(Dataset extract Opens)

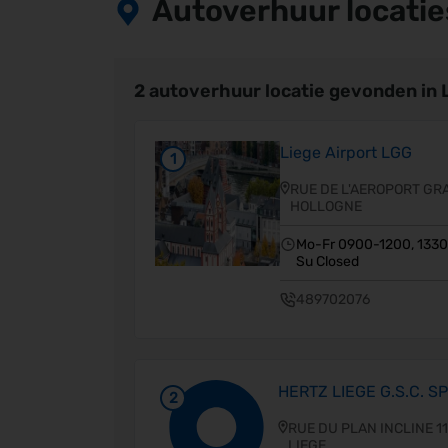
Autoverhuur locatie
2 autoverhuur locatie gevonden in 
Liege Airport LGG
1
RUE DE L'AEROPORT GR
HOLLOGNE
Mo-Fr 0900-1200, 1330
Su Closed
489702076
HERTZ LIEGE G.S.C. S
2
RUE DU PLAN INCLINE 1
LIEGE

(Dataset extract Closes)

_Task instructions_. Except for pictures, copy the records above exactly.

_Result for this task_.
Autoverhuur locatie
2 autoverhuur locatie gevonden in 
Liege Airport LGG
1
RUE DE L'AEROPORT GR
HOLLOGNE
Mo-Fr 0900-1200, 1330
Su Closed
489702076
HERTZ LIEGE G.S.C. S
2
RUE DU PLAN INCLINE 1
LIEGE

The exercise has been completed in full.